Daha önce de defalarca söyledim, OHAL'den rahatsız olanlar Türkiye'nin terörle mücadelesinden rahatsız olanlardır. İçeride de, dışarıda da bu rahatsızlığı yaşayanları görüyor ve yakından tanıyoruz.
***
Hazır geçmiş Cumhurbaşkanı'na davet de gelmişken...
Geçen gün yazdığım 'FETÖ'nün adamları işbaşında' başlıklı yazımdan FETÖ'nün adamları rahatsız olmuş. Ne güzel demek ki maksat yerini bulmuş. Yazıda gayrı milli muhalefet diye tabir ettiğim kesimlerin son KHK'daki iki maddeden duyduğu memnuniyetsizliği dile getirdim. İki madde hepimizin malumu. 15-16 Temmuz'da darbeye karşı mücadele eden sivillerin korunmasına dair maddeyle mahkûmlara tek-tip kıyafet uygulamasına dair madde.
FETÖ'nün adamları, onlarla apaçık işbirliği yapanlar bir yana, bir de sureti haktan görünenler var.
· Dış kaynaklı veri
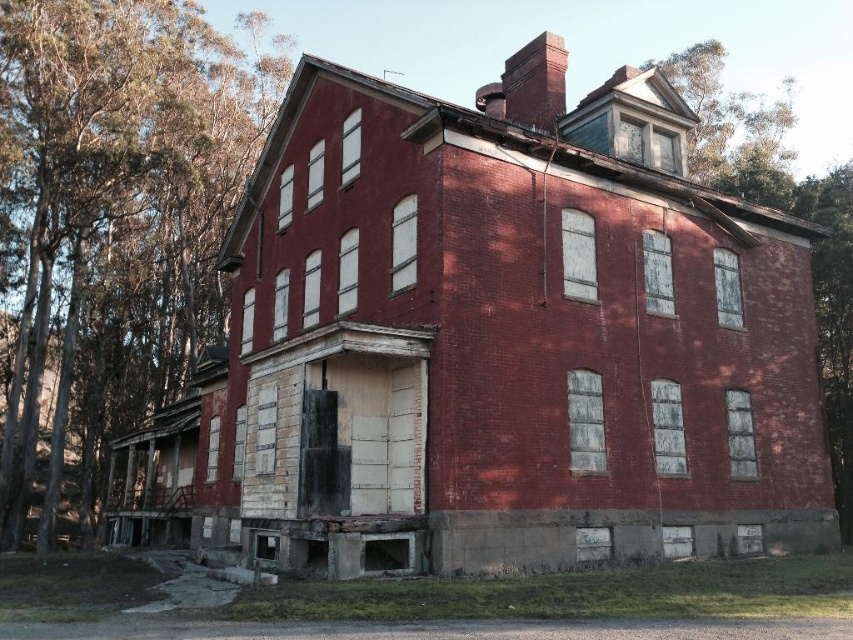 Is the position of green leafy tree at left less distant than that of smooth bark tree at upper right?

No, green leafy tree at left is further to the viewer.

Image resolution: width=853 pixels, height=640 pixels. What are the coordinates of `green leafy tree at left` in the screenshot? It's located at (111, 228).

At what (x,y) coordinates should I click in order to perform the action: click on green leafy tree at left. Please return your answer as a coordinate pair (x, y). Looking at the image, I should click on (111, 228).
Bir dönem endişeli AKP'li olarak ortalıkta dolaşan, şimdi ortalığa yeni bir kimlikle çıkmak için kıvranalar... Adam yerine konulmadıklarını düşündükleri için bunalıma girenler...
Baktım onlar da rahatsız olmuş. "Ben hem milliyim hem de bu haliyle tek-tip kıyafet uygulamasına karşıyım, e şimdi ne olacak" diye sorular soruyorlar. Hatta bir tanesi asıl benim yaptığımın "gayrı-milli" olduğunu söylemiş.
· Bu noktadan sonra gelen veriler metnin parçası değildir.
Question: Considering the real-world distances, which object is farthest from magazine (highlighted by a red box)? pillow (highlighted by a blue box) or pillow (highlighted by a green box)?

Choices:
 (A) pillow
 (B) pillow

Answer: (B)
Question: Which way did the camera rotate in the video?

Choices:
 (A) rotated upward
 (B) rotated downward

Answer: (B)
Neyse, diyelim ki öylesiniz. Yani diyelim ki milli ve hatta yerlisiniz. Benim yazıda ne dediğim açık. Tek-tip kıyafet uygulamasını benimsemeyenlerin tümü zinhar gayrı millidir demiyorum. Ben adlarını andığım ve gayrı milliliklerinden şüphe etmediğim aktörlerin nasıl da bu iki uygulamaya karşı olduklarını anlatıyorum. Sizin benim yazıda açıkça kendilerinden söz ettiğim unsurların milli ve yerli olduğuna dair şehadetiniz varsa onu bilelim. Bir de şunu bilelim. Siz bu uygulamaya neden karşısınız?
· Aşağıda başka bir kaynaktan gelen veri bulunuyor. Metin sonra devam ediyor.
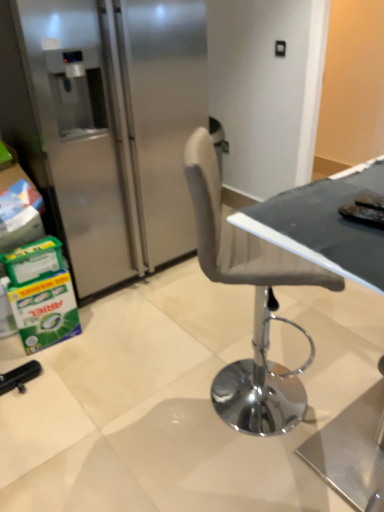 Question: Is matte black table at center taller or shorter than satin silver refrigerator at left?

Choices:
 (A) tall
 (B) short

Answer: (B)

Question: Looking at their shapes, would you say matte black table at center is wider or thinner than satin silver refrigerator at left?

Choices:
 (A) wide
 (B) thin

Answer: (B)

Question: Do you think matte black table at center is within satin silver refrigerator at left, or outside of it?

Choices:
 (A) outside
 (B) inside

Answer: (A)

Question: Considering their positions, is satin silver refrigerator at left located in front of or behind matte black table at center?

Choices:
 (A) behind
 (B) front

Answer: (A)

Question: From the image's perspective, is satin silver refrigerator at left located above or below matte black table at center?

Choices:
 (A) above
 (B) below

Answer: (A)

Question: Choose the correct answer: Is satin silver refrigerator at left inside matte black table at center or outside it?

Choices:
 (A) inside
 (B) outside

Answer: (B)

Question: Based on their positions, is satin silver refrigerator at left located to the left or right of matte black table at center?

Choices:
 (A) left
 (B) right

Answer: (A)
Neyse sizi yormayayım, ben vereyim cevabını. Kendinize bir siyaset alanı bulmaya çalışıyorsunuz. Bulamayınca da böyle saçma sapan işlere sarıyorsunuz. Şu son bir yıldır anlamsız şeylere muhalefet ettiniz. Anlıyorum, kendinizi ayrıştırmak arzusundasınız. Tayyip Erdoğan nazarında aktör olarak kabul görmek, müzakere edilebilir unsurlar olarak öne çıkmak istiyorsunuz. Fakat battıkça batıyorsunuz.
Bu arada HDP'li Garo Paylan bir davet çıkarmış "geçmiş Cumhurbaşkanı"na! "Bu girdaptan çıkmak için herkese ihtiyacımız var demiş." E peki ya siz ne dersiniz?